Im Rahmen der eigentlichen Behandlung werden sehr geringprozentige Procain- oder Lidocainlösungen zur Bildung von Quaddeln unter die Oberhaut (intrakutan) injiziert. Es kann dabei entweder direkt in den Beschwerdeort oder das Störfeld, aber auch in das mit dem erkrankten Organ korrespondierende Hautareal bzw. in und um Nervenaustrittspunkte oder Nervenknoten (Ganglien) gespritzt werden. Zwischenzeitlich hat sich aber auch diese Therapie weiter entwickelt und es konnte festgestellt werden, dass ein positiver „Heil“-Reiz schon bei der Anwendung von Kochsalzlösung für Injektionszwecke in vielen Fällen ausgelöst wird. Es können auch eine ganze Reihe von Kombinationspräparaten mit verschiedenen homöopathischen Inhaltstoffen in Regionen injiziert werden, die mit Procain oder Lidocain nicht mehr erreicht werden kann.
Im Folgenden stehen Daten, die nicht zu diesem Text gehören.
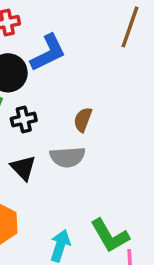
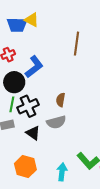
black cross: (24, 119) -> (28, 106), size x1.5

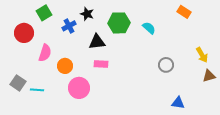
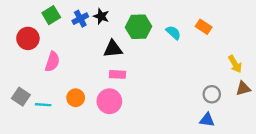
orange rectangle: (184, 12) -> (204, 27), moved
blue cross: (69, 26) -> (80, 19), moved
gray circle: (166, 65) -> (212, 94), moved
orange circle: (65, 66) -> (76, 98), moved
pink circle: (79, 88) -> (109, 101), moved

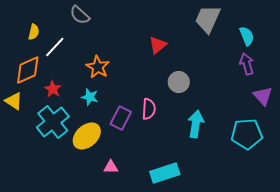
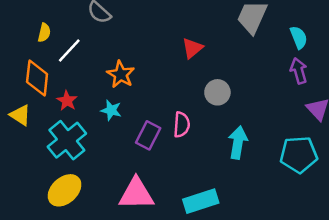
orange diamond: (28, 70) -> (37, 78), turned -60
yellow ellipse: (87, 136) -> (65, 190), moved
pink triangle: (111, 167) -> (136, 194), size x2.0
Pro Behandlung werden ca. 5-10 ml des Lokalanästhetikums, oder eines anderen, für die Neuraltherapie geeigneten Medikaments, gespritzt. Je nach Krankheitsbild und Ort der Beschwerden wird das Präparat meistens auf mehrere Einstichstellen verteilt. In einigen Fällen reicht bereits eine einzige Behandlung aus, häufig sind jedoch 5-10 Behandlungen sinnvoll, um einen dauerhaften Erfolg zu erzielen.

 

Die Neuralterapie kann beispielsweise bei folgenden Anwendunge/Indikationen eingesetzt werden:

  • Arthrose
  • Chondropathia patellae (Knorpeldegeneration der Kniescheibe)
  • Colitis ulcerosa (Darmentzündung)
  • Epikondylitis (Entzündung des Ellenbogengelenks)
  • Fettleber
  • Gicht
  • Gefäßerkrankungen (z. B. Krampfaderleiden, chronisch venöse Insuffizienz)
  • Harnwegsinfekte
  • Gallensteine
  • Karpaltunnelsyndrom (Handwurzelschmerz durch Nervenkompression)
  • Kopfschmerz
  • Kollagenosen (systemisch-entzündliche Bindegewebserkrankungen)
  • Lebererkrankungen
  • Lumbago („Hexenschuss“)
  • Lymphödem
  • Migräne
  • Morbus Bechterew (entzündlich-rheumatische Erkrankung)
  • Morbus Menière (Drehschwindel mit Schwerhörigkeit und Ohrgeräuschen)
  • Morbus Scheuermann (Wirbelkörperreifestörung)
  • Morbus Sudeck (Folgeerkrankung gelenknaher Knochenbrüche)
  • Neuralgien
  • Osteoporose
  • Postherpetische Neuralgie (Schmerzsyndrom nach Herpes Zoster)
  • Rheumatoide Arthritis
  • Rhinitis (Schnupfen)
  • Roemheld-Syndrom (Herzbeschwerden aufgrund eines überblähten Magens)
  • Schulter-Arm-Syndrom
  • Sinusitis (Nasennebenhöhlenentzündung)
  • Tendopathien (Erkrankungen der Sehnen)
  • Traumata (z. B. Knochen-, Muskel- oder Bänderverletzungen)
  • Trigeminusneuralgie (Entzündung eines Gesichtsnervs)
  • Ulcus cruris („offenes Bein“)
  • Urolithiasis (Nierensteine)

 

Gegenanzeigen/Kontraindikationen

Die Neuraltherapie darf nicht angewendet werden bei schweren Infektionskrankheiten, immunologischen Erkrankungen, bestimmten Allergien (vor allem gegen das Lokalanästhetikum!), akuten Entzündungen des betreffenden Hautareals oder Blutgerinnungsstörungen. Patienten mit sehr niedrigem Blutdruck oder Kollapsneigung sollten darüber im Vorfeld mit ihrem behandelnden Heilpraktiker sprechen.

 

Nebenwirkungen und Risiken

Es besteht das potenzielle Risiko eines anaphylaktischen Schocks (lebensbedrohliche allergische Reaktion).
Bei sachgerechter Anwendung sind mögliche Nebenwirkungen (z. B. Irritationen von Nerven, Gefäßen oder Organen durch die Injektionsnadel) selten. Es kann jedoch zu einer minimalen Blutung, einem kleinen Hämatom (“blauer Fleck“) an der Einstichstelle oder zu einem „Muskelkater-Gefühl“ im Bereich der Injektionen kommen.